29.11.23
Words by:
Photography: Jessica Eli Hill

“I wouldn’t consider myself religious. I just consider myself a believer in the universe.” London-based MC and producer Brother May is explaining how his spirituality influences his creative practice, fuels his commitment to personal evolution, and helps him tap into the creative energy that exists around him. 

This all-embracing approach has served him well. After appearing on a number of projects from the mid 2010s onwards – including 2016’s May and Meeks with Mica Levi, and a 2018 compilation alongside Tirzah and Coby Sey – May released his first full-length album, Aura Type Orange, in 2019. Pattern With Force, his second LP, released on Warp Records earlier this year, borrows from grime, garage, hip-hop and the sound system culture that coloured his youth.
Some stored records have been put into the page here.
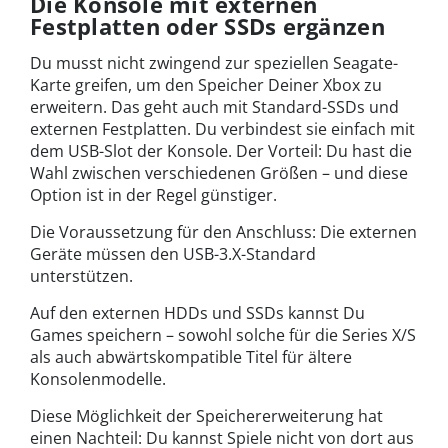
Die Konsole mit externen
Festplatten oder SSDs ergänzen
Du musst nicht zwingend zur speziellen Seagate-
Karte greifen, um den Speicher Deiner Xbox zu
erweitern. Das geht auch mit Standard-SSDs und
externen Festplatten. Du verbindest sie einfach mit
dem USB-Slot der Konsole. Der Vorteil: Du hast die
Wahl zwischen verschiedenen Größen – und diese
Option ist in der Regel günstiger.
Die Voraussetzung für den Anschluss: Die externen
Geräte müssen den USB-3.X-Standard
unterstützen.
Auf den externen HDDs und SSDs kannst Du
Games speichern – sowohl solche für die Series X/S
als auch abwärtskompatible Titel für ältere
Konsolenmodelle.
Diese Möglichkeit der Speichererweiterung hat
einen Nachteil: Du kannst Spiele nicht von dort aus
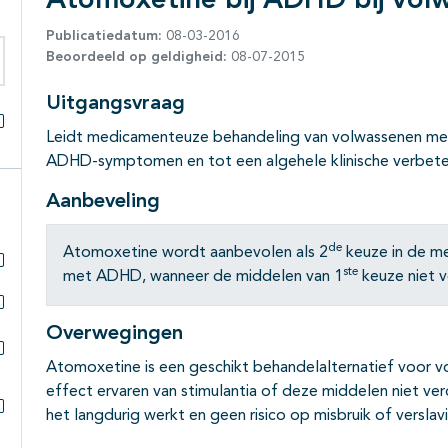
Atomoxetine bij ADHD bij vol
Publicatiedatum:
08-03-2016
Beoordeeld op geldigheid:
08-07-2015
eken binnen deze richtlijn
Uitgangsvraag
Leidt medicamenteuze behandeling van volwassenen m
Alles openklappen
ADHD-symptomen en tot een algehele klinische verbete
Aanbeveling
de
Atomoxetine wordt aanbevolen als 2
keuze in de m
ste
met ADHD, wanneer de middelen van 1
keuze niet v
Subpagina's open- en dichtklappen
Subpagina's open- en dichtklappen
Overwegingen
Atomoxetine is een geschikt behandelalternatief voor
Subpagina's open- en dichtklappen
effect ervaren van stimulantia of deze middelen niet ve
het langdurig werkt en geen risico op misbruik of verslav
Subpagina's open- en dichtklappen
His lyrics, often delivered in a rhythmic snarl over stripped-back beats, range from deeply personal stories about overcoming adversity, to surreal and cryptic descriptions of London street life.

 

Brother May’s music is also continually shaped by collaboration. Together with Mica Levi and Coby Sey, May is a member of CURL, an experimental sonic collective based in southeast London. Lurking in the city’s musical fringes, the three artists playfully blend, merge and subvert genres, with releases spanning raw and ragged guitar compositions and wonky R&B to ambient hip-hop and dub electronics.

Pattern With Force arrived as a result of one of CURL’s exploratory sessions. “[Mica Levi] has been a close friend of mine for around 17 years, and we’ve been making music that whole time. They proposed this idea to me – they compiled 12 to 13 tracks with me in mind, they were all kind of rough,” he explains. “I went to their house in south London, and the song Gully Hymns came on. They built the beat around a sample of my voice. I just kind of freestyled to it.”

 

Brother May touched down in the Crack Magazine studio for a special holographic AR performance of Gully Hymns, a dark and hypnotic track he describes as “a ghetto anthem for the hood, but dressed in godliness”. As an artist constantly exploring the hidden forces propelling his own creativity, he feels that a hologram perfectly encapsulates the themes in his music: “Everything is vibration, shapes, energy, grey matter. Ideas exist in our mind as intangibles, but as we bring them out, you find their shape.”